Dear Diabolical Engineering Geniuses,
I would like to thank you for creating another brain-teaser puzzle/toy to keep me both occupied/entertained/frustrated while questioning my intelligence and adequacy. Back in the day, I got to feel this way when playing with a Rubics Cube. While my husband now insists there's a formula to solving it, one anyone can master, this toy remains a measure of superior intelligence in my eyes with only three people on earth able to assemble all the sides without popping the pieces out and reassembling. Which, I might note, IS a solution and a practical one.
Yesterday, I found myself in a similar situation: confronted with a maddening three-dimensional game in which I need to reconstruct the components in order to reveal the object trapped inside. I studied it. I analyzed the pieces, running different scenarios through my head. And then I started to "play." I pulled and twisted and turned and bent. I reassessed the situation. I looked for clues I had missed. I reminded myself about the Rubics Cube -- could there be a simple formula to this as well?
I became annoyed with myself. Appalled I was unable to solve the puzzle. Just like the Rubics Cube. Just like those little picture-rearranging games. Just like Sudoku. Just like assembling furniture from Ikea. "I am a smart person!" I shouted to no one.
"I have a master's degree!"
"I read!"
"Real books!"
"I watch documentaries!"
"I am well-respected by my professional peers who do not read my blog!"
"WHY MUST YOU VEX ME, STUPID PUZZLE?"
Yes, I was getting out of control at this point. And so, I decided that the game was over and I started tearing at the puzzle, madly destroying the shell and releasing the object inside.
I will admit that half way through this, I did start to see what the solution could have been.

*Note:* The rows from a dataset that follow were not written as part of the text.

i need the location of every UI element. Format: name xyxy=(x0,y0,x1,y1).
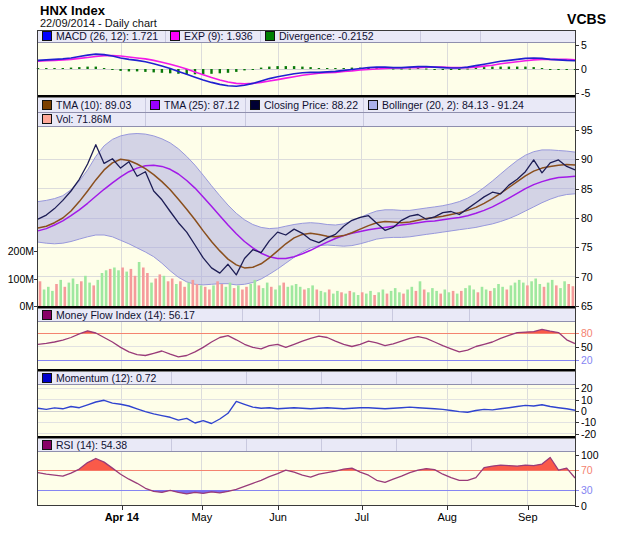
legend-cell xyxy=(247,372,322,385)
y-axis-label: 95 xyxy=(581,125,593,135)
volume-bar xyxy=(328,290,331,307)
volume-bar xyxy=(229,283,232,306)
volume-bar xyxy=(361,292,364,306)
volume-bar xyxy=(84,276,87,306)
legend-cell xyxy=(247,439,322,452)
divergence-bar xyxy=(119,69,121,71)
legend-label: MACD (26, 12): 1.721 xyxy=(56,30,158,42)
volume-bar xyxy=(278,285,281,306)
axis-tick xyxy=(575,388,579,389)
volume-bar xyxy=(125,272,128,306)
y-axis-label: 75 xyxy=(581,242,593,252)
x-axis-month-label: Aug xyxy=(415,511,479,523)
legend-swatch-icon xyxy=(42,310,52,320)
axis-tick xyxy=(575,400,579,401)
legend-swatch-icon xyxy=(150,100,160,110)
divergence-bar xyxy=(252,69,254,70)
volume-bar xyxy=(299,287,302,306)
volume-bar xyxy=(398,292,401,306)
y-axis-label: 80 xyxy=(581,328,593,338)
axis-tick xyxy=(575,333,579,334)
legend-label: Divergence: -0.2152 xyxy=(279,30,374,42)
volume-bar xyxy=(307,288,310,306)
legend-label: EXP (9): 1.936 xyxy=(184,30,253,42)
x-axis-month-label: Jun xyxy=(246,511,310,523)
legend-cell xyxy=(146,113,246,127)
legend-cell xyxy=(421,30,481,42)
divergence-bar xyxy=(533,67,535,69)
volume-bar xyxy=(497,284,500,306)
y-axis-label: -20 xyxy=(581,429,596,439)
legend-swatch-icon xyxy=(250,100,260,110)
legend-cell: Vol: 71.86M xyxy=(38,113,146,127)
legend-label: Money Flow Index (14): 56.17 xyxy=(56,309,195,321)
divergence-bar xyxy=(524,67,526,69)
volume-bar xyxy=(340,292,343,306)
axis-tick xyxy=(575,306,579,307)
volume-bar xyxy=(192,280,195,306)
volume-bar xyxy=(468,285,471,306)
y-axis-label: 5 xyxy=(581,40,587,50)
divergence-bar xyxy=(326,68,328,69)
legend-cell xyxy=(397,372,472,385)
x-axis-month-label: Sep xyxy=(496,511,560,523)
divergence-bar xyxy=(86,67,88,69)
volume-bar xyxy=(365,294,368,306)
volume-bar xyxy=(427,292,430,306)
divergence-bar xyxy=(53,68,55,69)
axis-tick xyxy=(575,45,579,46)
volume-bar xyxy=(477,292,480,306)
legend-label: TMA (10): 89.03 xyxy=(56,99,131,111)
volume-bar xyxy=(472,290,475,307)
volume-bar xyxy=(92,285,95,306)
legend-cell: Bollinger (20, 2): 84.13 - 91.24 xyxy=(364,98,575,112)
volume-bar xyxy=(282,283,285,306)
legend-row-rsi: RSI (14): 54.38 xyxy=(38,439,575,453)
divergence-bar xyxy=(161,69,163,73)
volume-bar xyxy=(386,294,389,306)
volume-bar xyxy=(534,279,537,307)
divergence-bar xyxy=(458,69,460,70)
divergence-bar xyxy=(227,69,229,73)
axis-tick xyxy=(575,159,579,160)
legend-cell xyxy=(322,372,397,385)
axis-tick xyxy=(575,411,579,412)
volume-bar xyxy=(212,285,215,306)
divergence-bar xyxy=(78,67,80,69)
volume-bar xyxy=(369,291,372,306)
volume-bar xyxy=(316,290,319,307)
legend-swatch-icon xyxy=(42,114,52,124)
volume-bar xyxy=(233,288,236,306)
chart-canvas xyxy=(0,0,620,535)
legend-row-mom: Momentum (12): 0.72 xyxy=(38,372,575,386)
divergence-bar xyxy=(334,68,336,69)
axis-tick xyxy=(447,506,448,510)
divergence-bar xyxy=(136,69,138,71)
volume-bar xyxy=(563,281,566,306)
axis-tick xyxy=(528,506,529,510)
y-axis-label: 100 xyxy=(581,450,599,460)
volume-bar xyxy=(254,280,257,306)
axis-tick xyxy=(34,306,38,307)
axis-tick xyxy=(575,434,579,435)
volume-bar xyxy=(551,280,554,306)
volume-bar xyxy=(142,268,145,307)
volume-bar xyxy=(196,284,199,306)
volume-bar xyxy=(431,288,434,306)
legend-label: Closing Price: 88.22 xyxy=(264,99,358,111)
volume-bar xyxy=(460,291,463,306)
volume-bar xyxy=(526,285,529,306)
divergence-bar xyxy=(202,69,204,74)
volume-bar xyxy=(344,294,347,306)
axis-tick xyxy=(202,506,203,510)
volume-bar xyxy=(245,287,248,306)
legend-cell xyxy=(472,372,575,385)
volume-bar xyxy=(179,281,182,306)
legend-cell: MACD (26, 12): 1.721 xyxy=(38,30,166,42)
volume-bar xyxy=(464,288,467,306)
volume-bar xyxy=(373,295,376,306)
divergence-bar xyxy=(128,69,130,71)
divergence-bar xyxy=(508,67,510,69)
axis-tick xyxy=(575,189,579,190)
divergence-bar xyxy=(309,67,311,69)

By the time Jamie got back into the car (all right, yes, this all happened in about six minutes), he spied the destruction on my lap. "What the hell happened there?"

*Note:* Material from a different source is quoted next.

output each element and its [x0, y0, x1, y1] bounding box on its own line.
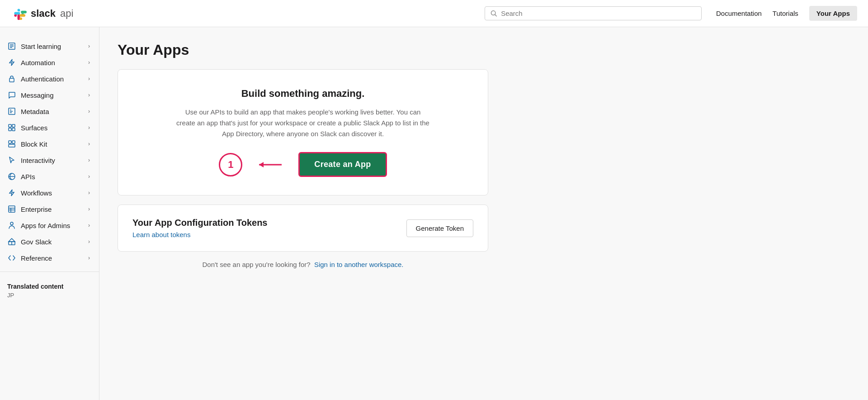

And so I had to explain my ass had been beaten again by puzzle designed by mad geniuses.
"Just so I"m clear, you are talking about the packaging for the cell phone charger I just bought, right?"
"Packaging. Evil Puzzled devised by demonic package engineers to make me feel stupid. Same difference."
"You do realize you could just have waited until we got home and cut it open with a pair of scissors. Like a normal person."
"That is not how they intended it to be opened. There was a system. There was a way to do it without using scissors."
"Clearly, there wasn't."
So thank you, Duracell Cell Phone AC Charger Model DU5203 Package Engineers for creating another experience test my brain, humble me, and start a fight with my husband who has still more ammo to prove the occasional ridiculousness of my problem solving skills. And who, by the way, didn't think this blog was funny at all.